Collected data
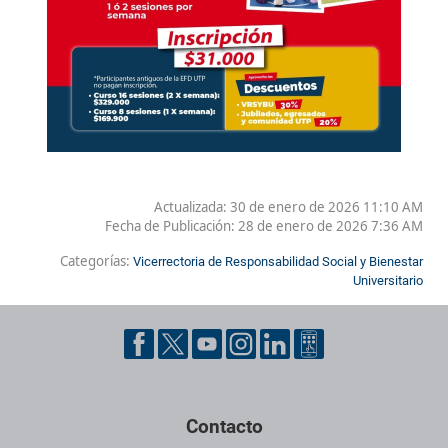
Actualizada: 30 de enero de 2026 11:10 AM
Fecha de Publicación:
28 de enero de 2026 7:36 AM
Categorías:
Vicerrectoria de Responsabilidad Social y Bienestar
Universitario
Contacto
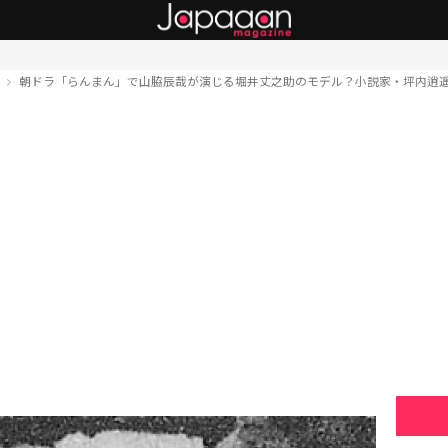
ト
朝ドラ「らんまん」で山脇辰哉が演じる堀井丈之助のモデル？小説家・坪内逍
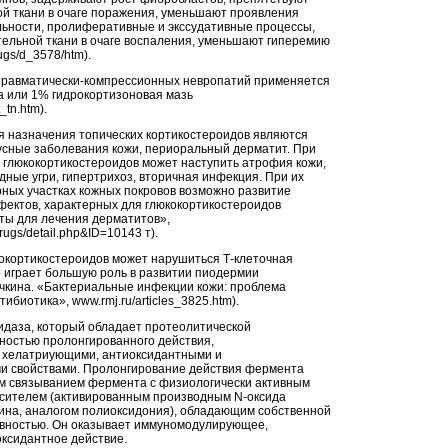
й ткани в очаге поражения, уменьшают проявления
льности, пролиферативные и экссудативные процессы,
ельной ткани в очаге воспаления, уменьшают гиперемию
rugs/d_3578/htm).
травматически-компрессионных невропатий применяется
а или 1% гидрокортизоновая мазь
_tn.htm).
 назначения топических кортикостероидов являются
русные заболевания кожи, периоральный дерматит. При
глюкокортикостероидов может наступить атрофия кожи,
дные угри, гипертрихоз, вторичная инфекция. При их
ных участках кожных покровов возможно развитие
ектов, характерных для глюкокортикостероидов
ты для лечения дерматитов»,
ugs/detail.php&ID=10143 т).
окортикостероидов может нарушиться Т-клеточная
о играет большую роль в развитии пиодермии
ячкина. «Бактериальные инфекции кожи: проблема
ибиотика», www.rmj.ru/articles_3825.htm).
идаза, который обладает протеолитической
вностью пролонгированного действия,
хелатриующими, антиоксидантными и
и свойствами. Пролонгирование действия фермента
м связыванием фермента с физиологически активным
сителем (активированным производным N-оксида
ина, аналогом полиоксидония), обладающим собственной
ивностью. Он оказывает иммуномодулирующее,
ксидантное действие.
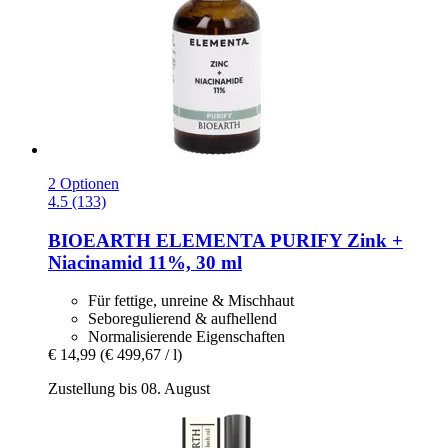
2 Optionen
4.5 (133)
BIOEARTH
ELEMENTA PURIFY Zink +
Niacinamid 11%, 30 ml
Für fettige, unreine & Mischhaut
Seboregulierend & aufhellend
Normalisierende Eigenschaften
€ 14,99
(€ 499,67 / l)
Zustellung bis 08. August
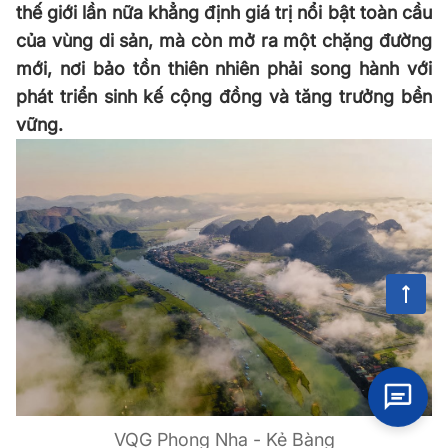
thế giới lần nữa khẳng định giá trị nổi bật toàn cầu
của vùng di sản, mà còn mở ra một chặng đường
mới, nơi bảo tồn thiên nhiên phải song hành với
phát triển sinh kế cộng đồng và tăng trưởng bền
vững.
VQG Phong Nha - Kẻ Bàng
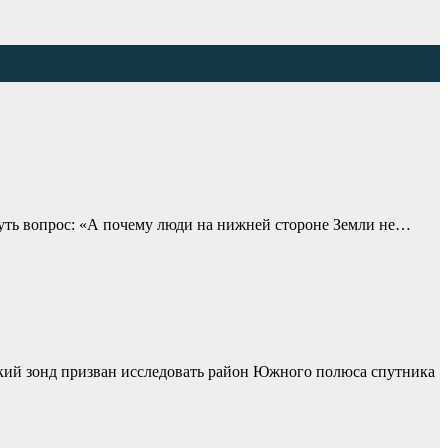
кнуть вопрос: «А почему люди на нижней стороне Земли не…
кий зонд призван исследовать район Южного полюса спутника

▶ [Problem requirements] Only the lines from the top of the records through the line with "й ткани в очаге поражения, уменьшают" belong in the copy; write them out exactly, leaving out pictures.

▶ [Result of the task]
Actualizada: 30 de enero de 2026 11:10 AM
Fecha de Publicación:
28 de enero de 2026 7:36 AM
Categorías:
Vicerrectoria de Responsabilidad Social y Bienestar
Universitario
Contacto
ト
朝ドラ「らんまん」で山脇辰哉が演じる堀井丈之助のモデル？小説家・坪内逍
й ткани в очаге поражения, уменьшают проявления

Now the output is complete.